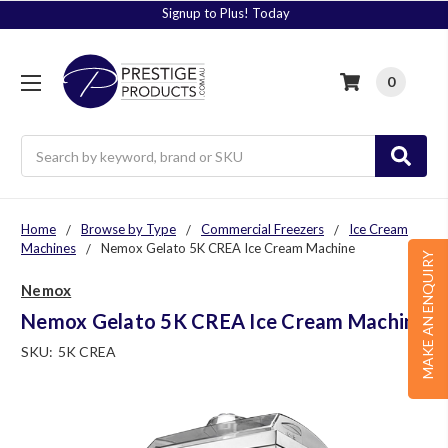
Signup to Plus! Today
0
Search
Home
Browse by Type
Commercial Freezers
Ice Cream
Machines
Nemox Gelato 5K CREA Ice Cream Machine
MAKE AN ENQUIRY
Nemox
Nemox Gelato 5K CREA Ice Cream Machine
SKU:
5K CREA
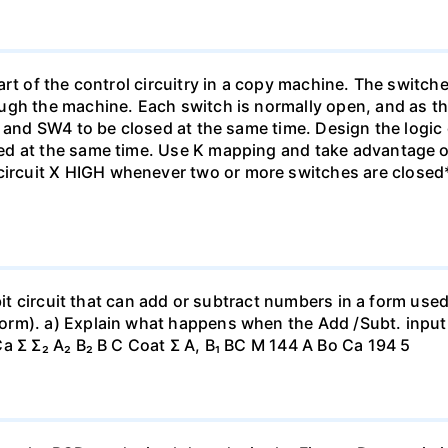
rt of the control circuitry in a copy machine. The switche
ugh the machine. Each switch is normally open, and as th
1 and SW4 to be closed at the same time. Design the logic
ed at the same time. Use K mapping and take advantage o
cuit X HIGH whenever two or more switches are closed*
-bit circuit that can add or subtract numbers in a form us
orm). a) Explain what happens when the Add /Subt. inpu
a Σ Σ₂ A₂ B₂ B C Coat Σ A, B₁ BC M 144 A Bo Ca 194 5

**Task instructions**
Copy all of the data above exactly. Leave out every picture.

**Task solution**
Signup to Plus! Today
0
Search
Home
Browse by Type
Commercial Freezers
Ice Cream
Machines
Nemox Gelato 5K CREA Ice Cream Machine
MAKE AN ENQUIRY
Nemox
Nemox Gelato 5K CREA Ice Cream Machine
SKU:
5K CREA
rt of the control circuitry in a copy machine. The switche
ugh the machine. Each switch is normally open, and as th
1 and SW4 to be closed at the same time. Design the logic
ed at the same time. Use K mapping and take advantage o
cuit X HIGH whenever two or more switches are closed*
-bit circuit that can add or subtract numbers in a form us
orm). a) Explain what happens when the Add /Subt. inpu
a Σ Σ₂ A₂ B₂ B C Coat Σ A, B₁ BC M 144 A Bo Ca 194 5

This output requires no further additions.